Micheal Brendan Dougherty, National Review, June 7, 2017
Imagine if Saturday’s three London Bridge killers had been British Nationalist party thugs, ramming their car through a Pakistani neighborhood. Would a single decent person have heard the news and immediately said, “Well, this number of dead people is statistically insignificant compared to those that die in car accidents. These punks can’t threaten our society!” Would anyone have asked, “Why are we talking about the killer’s politics? There are thousands of gun murders in America every year and those killers don’t have their politics talked about.” Would they have felt like singing John Lennon’s “Imagine” the next morning to conjure up a vision of a day when people of all political creeds can get along?
We all know the answer.
And yet, even before the victims on London Bridge had stopped bleeding, this was the reaction among society’s best, brightest and most morally self-assured members on social media. The pattern is by now familiar. Even as an Islamic terrorist killer’s proclamations about Allah’s will are still ringing in victims’ ears, these individuals are already declaring that the true danger from the attack is an Islamophobic backlash, and that you’re more likely to die by drowning in your own swimming pool than from a terrorist attack.

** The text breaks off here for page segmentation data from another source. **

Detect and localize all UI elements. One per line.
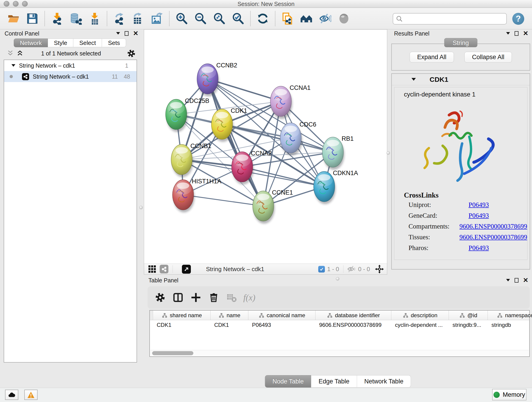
show-columns-icon[interactable] [173,292,183,303]
tab-network[interactable]: Network [14,38,48,47]
node-label: CDK1 [231,107,247,114]
search-icon [396,15,403,22]
table-cell[interactable]: stringdb [488,322,532,328]
table-horizontal-scrollbar[interactable] [150,350,529,356]
zoom-in-button[interactable] [175,12,188,25]
table-cell[interactable]: cyclin-dependent ... [391,322,449,328]
export-image-button[interactable] [150,12,164,25]
panel-float-icon[interactable] [125,31,128,36]
network-options-gear-icon[interactable] [127,49,136,58]
gene-section-header[interactable]: CDK1 [392,74,530,85]
window-minimize-button[interactable] [13,1,19,7]
network-tree-root-row[interactable]: String Network – cdk1 1 [4,60,137,71]
column-header[interactable]: description [391,311,449,320]
refresh-view-button[interactable] [256,12,269,25]
delete-column-trash-icon[interactable] [209,292,219,303]
tab-select[interactable]: Select [73,38,102,47]
tab-network-table[interactable]: Network Table [357,375,411,388]
network-canvas[interactable]: CCNB2CCNA1CDC25BCDK1CDC6RB1CCNB1CCNA2CDK… [144,30,387,264]
open-in-string-icon[interactable] [182,265,191,274]
window-zoom-button[interactable] [22,1,28,7]
table-cell[interactable]: CDK1 [153,322,210,328]
zoom-out-button[interactable] [194,12,207,25]
tab-node-table[interactable]: Node Table [265,375,311,388]
node-label: CDC6 [299,121,317,128]
create-column-plus-icon[interactable] [191,292,201,303]
crosslink-value[interactable]: P06493 [469,201,489,209]
show-all-button[interactable] [337,12,351,25]
import-network-file-button[interactable] [51,12,64,25]
show-grid-icon[interactable] [148,265,157,274]
column-header[interactable]: canonical name [248,311,316,320]
export-table-button[interactable] [132,12,145,25]
crosslink-value[interactable]: P06493 [469,212,489,219]
crosslink-row: Compartments:9606.ENSP00000378699 [409,221,527,232]
crosslink-value[interactable]: 9606.ENSP00000378699 [459,223,527,230]
tab-sets[interactable]: Sets [102,38,126,47]
export-network-button[interactable] [113,12,126,25]
hide-selected-button[interactable] [318,12,332,25]
search-box [393,13,507,25]
column-header[interactable]: @id [449,311,488,320]
splitter-handle[interactable] [336,277,339,281]
memory-button[interactable]: Memory [492,389,526,400]
string-view-icon[interactable] [160,265,168,274]
table-cell[interactable]: CDK1 [210,322,248,328]
crosslink-value[interactable]: P06493 [469,244,489,252]
network-collection-count: 1 [125,62,128,69]
node-label: CCNA1 [290,84,311,91]
panel-close-icon[interactable]: ✕ [133,30,138,37]
column-header[interactable]: name [210,311,248,320]
tree-caret-icon[interactable] [12,64,15,67]
new-network-from-selection-button[interactable] [281,12,294,25]
first-neighbors-button[interactable] [300,12,313,25]
collapse-all-button[interactable]: Collapse All [464,52,512,63]
navigator-crosshair-icon[interactable] [375,265,384,274]
splitter-handle[interactable] [386,151,390,155]
panel-float-icon[interactable] [515,31,519,36]
tab-style[interactable]: Style [48,38,73,47]
search-input[interactable] [403,15,506,22]
splitter-handle[interactable] [139,206,143,209]
network-tree-row-selected[interactable]: String Network – cdk1 11 48 [4,71,137,82]
table-options-gear-icon[interactable] [155,292,165,303]
panel-close-icon[interactable]: ✕ [523,30,528,37]
status-bar: Memory [0,388,532,402]
open-session-button[interactable] [7,12,20,25]
save-session-button[interactable] [26,12,39,25]
toolbar-separator [169,11,170,26]
tab-edge-table[interactable]: Edge Table [311,375,357,388]
table-row[interactable]: CDK1CDK1P064939606.ENSP00000378699cyclin… [150,320,529,330]
column-header[interactable]: database identifier [316,311,391,320]
zoom-fit-button[interactable] [213,12,226,25]
panel-collapse-icon[interactable] [506,279,510,282]
column-header[interactable]: namespace [488,311,532,320]
cloud-status-button[interactable] [5,390,18,400]
expand-all-button[interactable]: Expand All [410,52,454,63]
column-header[interactable]: shared name [153,311,210,320]
hidden-eye-slash-icon [347,265,356,274]
window-close-button[interactable] [4,1,9,7]
crosslink-value[interactable]: 9606.ENSP00000378699 [459,233,527,241]
crosslinks-heading: CrossLinks [404,191,527,199]
tab-string[interactable]: String [444,38,477,47]
table-tabs: Node TableEdge TableNetwork Table [265,375,411,388]
help-button[interactable]: ? [512,13,524,25]
panel-collapse-icon[interactable] [116,32,120,35]
crosslink-row: Uniprot:P06493 [409,199,527,210]
selected-checkbox-icon[interactable] [318,266,325,273]
table-cell[interactable]: P06493 [248,322,316,328]
warnings-button[interactable] [24,390,38,400]
section-caret-icon[interactable] [412,78,416,81]
scrollbar-thumb[interactable] [152,351,193,355]
table-cell[interactable]: stringdb:9... [449,322,488,328]
import-network-database-button[interactable] [69,12,82,25]
import-table-button[interactable] [88,12,101,25]
window-titlebar: Session: New Session [0,0,532,8]
table-cell[interactable]: 9606.ENSP00000378699 [316,322,391,328]
panel-close-icon[interactable]: ✕ [523,277,528,283]
node-label: CDKN1A [333,170,358,177]
panel-collapse-icon[interactable] [506,32,510,35]
panel-float-icon[interactable] [515,278,519,283]
zoom-selected-button[interactable] [231,12,245,25]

Do they know how callous that sounds? Do they not realize that sensible human beings react differently to a car accident than to a murder plot? Or that states and car manufacturers are constantly working to decrease the lethality of driving, while terrorists are constantly trying to improve the lethality of their enterprise?
Terrorist acts have now become “the kind of thing that inevitably flares up and causes some damage before the experts put it out,” according to one media wit.
The reason the subject changes so quickly from the people dying in the street to the potential victims of backlash is obvious. Islamist terror is politically inconvenient for advocates of mass migration from the Islamic world. To talk about it honestly might lead people to notice that the Czech Republic, which doesn’t have mass migration from the Islamic world, also doesn’t have Islamist terror attacks. And because of that, Czechs also typically don’t engage in these self-criticism sessions over Islamophobia.
But there is a deeper reason why so many in the media reach for car accidents and lightning bolts and other disasters that have no moral content. They know that deep down they really don’t share a society with the Islamic extremists. Their fellow citizenship exists only on paper, not as a social reality, and it gives them no authority to speak into that subculture, nor any hope of using their public platforms to reason with its members. They have admitted by this evasion the very fact that they wish no one to acknowledge: that these fellow citizens are alien to us.